Saved entries:
::::
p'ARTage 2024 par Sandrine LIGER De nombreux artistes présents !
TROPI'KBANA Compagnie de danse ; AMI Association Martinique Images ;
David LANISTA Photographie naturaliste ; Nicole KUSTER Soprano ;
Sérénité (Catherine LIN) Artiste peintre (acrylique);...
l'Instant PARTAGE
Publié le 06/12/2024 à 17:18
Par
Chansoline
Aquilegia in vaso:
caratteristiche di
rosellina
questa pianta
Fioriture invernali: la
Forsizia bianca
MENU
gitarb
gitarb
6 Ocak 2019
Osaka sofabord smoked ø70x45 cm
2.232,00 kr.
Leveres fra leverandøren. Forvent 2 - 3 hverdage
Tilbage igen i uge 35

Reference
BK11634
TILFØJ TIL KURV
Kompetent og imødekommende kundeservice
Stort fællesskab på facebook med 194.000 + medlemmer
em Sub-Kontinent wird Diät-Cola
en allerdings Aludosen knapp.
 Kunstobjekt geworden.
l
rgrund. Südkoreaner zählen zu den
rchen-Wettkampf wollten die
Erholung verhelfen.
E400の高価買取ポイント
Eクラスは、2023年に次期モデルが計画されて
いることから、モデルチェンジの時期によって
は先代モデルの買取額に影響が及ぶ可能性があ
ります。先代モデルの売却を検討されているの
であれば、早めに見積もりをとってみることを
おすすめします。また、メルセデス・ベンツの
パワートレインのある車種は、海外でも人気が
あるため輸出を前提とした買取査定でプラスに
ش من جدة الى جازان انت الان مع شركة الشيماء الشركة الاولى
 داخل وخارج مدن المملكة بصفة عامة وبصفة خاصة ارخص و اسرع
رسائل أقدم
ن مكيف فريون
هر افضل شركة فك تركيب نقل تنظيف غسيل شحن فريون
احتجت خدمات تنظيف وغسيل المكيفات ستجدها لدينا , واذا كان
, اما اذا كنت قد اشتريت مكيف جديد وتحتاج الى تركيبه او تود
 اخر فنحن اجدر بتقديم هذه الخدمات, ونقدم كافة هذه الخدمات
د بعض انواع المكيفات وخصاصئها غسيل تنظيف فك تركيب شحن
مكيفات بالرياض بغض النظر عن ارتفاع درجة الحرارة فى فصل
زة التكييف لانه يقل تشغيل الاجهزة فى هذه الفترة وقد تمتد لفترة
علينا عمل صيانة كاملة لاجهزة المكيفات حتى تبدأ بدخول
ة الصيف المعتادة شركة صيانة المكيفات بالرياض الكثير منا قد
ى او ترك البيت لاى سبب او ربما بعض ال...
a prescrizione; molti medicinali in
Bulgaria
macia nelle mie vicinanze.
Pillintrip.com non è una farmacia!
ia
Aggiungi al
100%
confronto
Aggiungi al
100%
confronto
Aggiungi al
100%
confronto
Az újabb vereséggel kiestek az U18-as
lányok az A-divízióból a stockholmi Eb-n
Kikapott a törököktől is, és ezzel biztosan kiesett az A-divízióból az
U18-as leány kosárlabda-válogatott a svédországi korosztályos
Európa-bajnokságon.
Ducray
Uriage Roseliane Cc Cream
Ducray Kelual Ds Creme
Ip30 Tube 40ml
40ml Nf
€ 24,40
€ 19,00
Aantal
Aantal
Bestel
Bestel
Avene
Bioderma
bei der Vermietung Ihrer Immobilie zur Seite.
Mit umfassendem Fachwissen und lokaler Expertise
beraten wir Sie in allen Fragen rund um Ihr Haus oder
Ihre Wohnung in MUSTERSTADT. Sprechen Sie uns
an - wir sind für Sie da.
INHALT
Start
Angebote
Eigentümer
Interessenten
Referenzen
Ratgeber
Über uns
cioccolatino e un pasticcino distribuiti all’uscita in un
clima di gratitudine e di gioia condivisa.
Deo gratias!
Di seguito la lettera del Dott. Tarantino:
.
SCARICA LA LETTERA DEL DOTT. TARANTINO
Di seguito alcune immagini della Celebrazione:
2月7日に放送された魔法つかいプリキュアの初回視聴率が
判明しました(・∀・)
::::
* [PROBLEM DESCRIPTION]: Your job is to return all lines above that hold the word "المكيفات".

* [OUTPUT]:
احتجت خدمات تنظيف وغسيل المكيفات ستجدها لدينا , واذا كان
د بعض انواع المكيفات وخصاصئها غسيل تنظيف فك تركيب شحن
علينا عمل صيانة كاملة لاجهزة المكيفات حتى تبدأ بدخول
ة الصيف المعتادة شركة صيانة المكيفات بالرياض الكثير منا قد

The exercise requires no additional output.